# Rearend



## OrbitOrange (Jul 5, 2010)

My lemans does the 1 wheel peel. I have an 83 chevy truck with a factory posi/LS rear. If both are 10 or 12 bolt, can i swap the carrier out in each on as long as the bolt count is the same and axle splines are the same? This would gain me a lower gear ratio and posi rear for just some labor.


----------



## ALKYGTO (Mar 29, 2010)

Ummm....No.


----------



## Rukee (Feb 8, 2007)

The only way I could see it working is if you took the whole rear axle assmbly from the truck, cut off the leaf spring pads, weld on aftermarket 4 link brackets, then attach to the new rear 4 link suspention you'll need to weld onto the car.

In other words......


ALKYGTO said:


> Ummm....No.


----------



## jetstang (Nov 5, 2008)

GTO is an 8.2 rear 10 bolt, 83 truck 10 bolt is 8.5 inch, so no. But, if you get a later model monte carlo rear, it may fit in the GTO.


----------



## 06SixOhGoat (Jun 19, 2010)

if you want a rear that will last. yes i know guys. put custom a ford 9" in there. youll never touch the rear again.


----------



## 05GTO (Oct 6, 2004)

Here are more options from Randy's Ring and Pinion


----------



## OrbitOrange (Jul 5, 2010)

Thanks thats what I needed to know. I didn't know there were so many differant rear end options.


----------



## likethat (Oct 5, 2007)

06SixOhGoat said:


> if you want a rear that will last. yes i know guys. put custom a ford 9" in there. youll never touch the rear again.

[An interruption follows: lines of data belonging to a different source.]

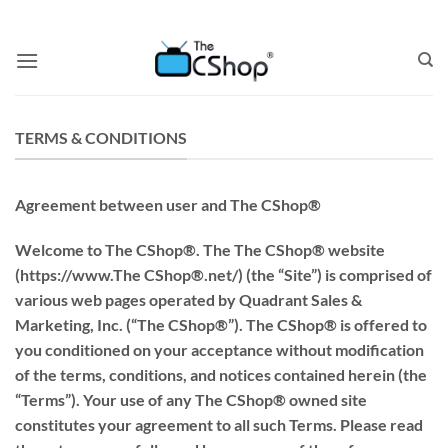
TERMS & CONDITIONS
Agreement between user and The CShop®
Welcome to The CShop®. The The CShop® website
(https://www.The CShop®.net/) (the “Site”) is comprised of
various web pages operated by Quadrant Sales &
Marketing, Inc. (“The CShop®”). The CShop® is offered to
you conditioned on your acceptance without modification
of the terms, conditions, and notices contained herein (the
“Terms”). Your use of any The CShop® owned site
constitutes your agreement to all such Terms. Please read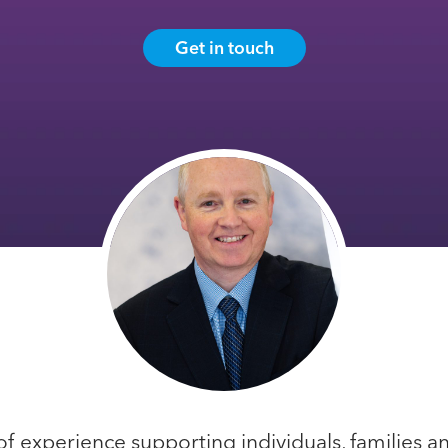
Get in touch
of experience supporting individuals, families a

I smoked a '79 N case 9" 33 spline. Broke out he pinion nose bearing housing. The 9" is not bad just make sure it has a strange center if your dragging with a good amount of HP. A 12 bolt is just as good if not better and the big body 10bolts from the 60's are tough as nails.


----------



## ALKYGTO (Mar 29, 2010)

IMO if you are starting from scratch and not rebuilding your existing rear and looking to buy upgrade the three best options are the Chevy 12 bolt, Ford nine inch or the Strange S-60. 

The Ford allows easy gear swaps if you race or don't have an overdrive so you can do drag strip or road trips. They are strong and have a lot of options for brakes, gear ratios etc. but they made a lot of different cases and if your buying one from someone you'll want to make sure it has the nodular case.

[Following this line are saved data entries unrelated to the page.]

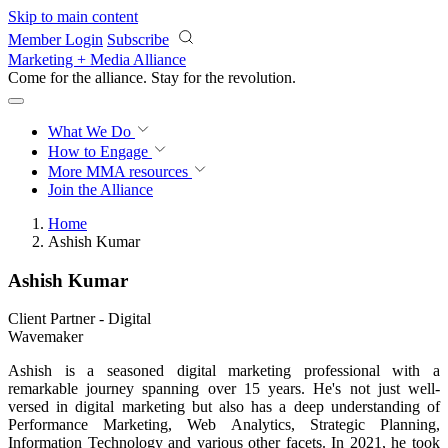
Skip to main content
Member Login
Subscribe
Marketing + Media Alliance
Come for the alliance. Stay for the
revolution.
What We Do
How to Engage
More
MMA resources
Join the Alliance
Home
Ashish Kumar
Ashish Kumar
Client Partner - Digital
Wavemaker
Ashish is a seasoned digital marketing professional with a
remarkable journey spanning over 15 years. He's not just well-
versed in digital marketing but also has a deep understanding of
Performance Marketing, Web Analytics, Strategic Planning,
Information Technology and various other facets. In 2021, he took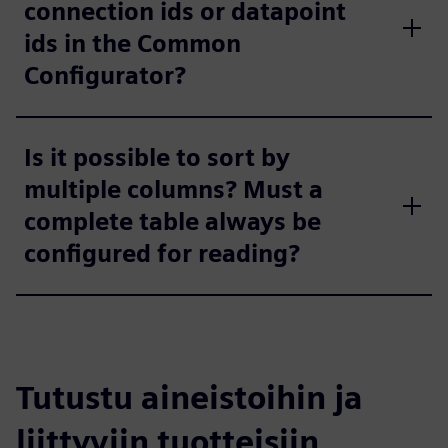
connection ids or datapoint
ids in the Common
Configurator?
Is it possible to sort by
multiple columns? Must a
complete table always be
configured for reading?
Tutustu aineistoihin ja
liittyviin tuotteisiin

The Strange S-60 is based pm the Dana 60 rear axle used primarily in 3/4 and 1 ton trucks and the high horsepower stick shift Mopars of the sixties. While it does'nt allow you to easily swap gear ratios in stock form it easily makes any other passenger car rear look like a toy. It boasts a 9 3/4 inch ring gear and 33 spline axles stock. 

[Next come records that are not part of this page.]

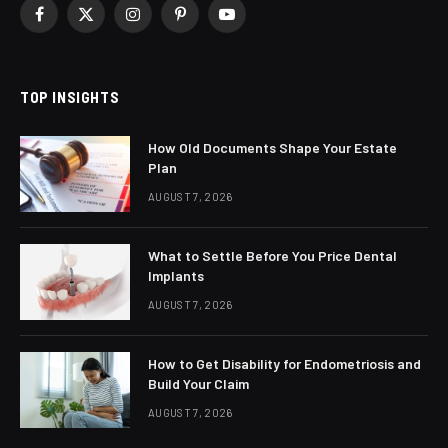
Facebook
X
Instagram
Pinterest
YouTube
(Twitter)
TOP INSIGHTS
How Old Documents Shape Your Estate
Plan
AUGUST 7, 2026
What to Settle Before You Price Dental
Implants
AUGUST 7, 2026
How to Get Disability for Endometriosis and
Build Your Claim
AUGUST 7, 2026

I run a 12 bolt with all Strange internals, they make high quality products (as do many others, do your homework) and I have not experienced any problems (yet) and I have a very heavy stick shift car with a lot of power and sticky tires. The twelve bolt Chevy is a good rear if you upgrade the axles and bearings, that is the weakpoint because the axle acts as the inner race of the bearing( the others have hardened bearing races pressed onto the axle)and the axle is retained by a c-clip, not by the outer bearing race.


Your existing 10 bolt can be upgraded also, it really amounts to how much power you ultimately think youll be putting down and how you drive the car. A weekend cruiser can get by with the rebuild and a bolt in posi unit. You might consider an Airlocker system if they are available for your axle. They can turn your open rear into a locked spool at the flick of a switch and they bolt into your stock carrier. I would also recommend eliminating the c-clip axles if you race at all. :cheers


----------



## likethat (Oct 5, 2007)

Did the Pontiac 8.2 10 bolt axle go from bolt in to c clips after '68?


----------



## ALKYGTO (Mar 29, 2010)

I'm pretty sure you're right, that it still has bolt in axles.


----------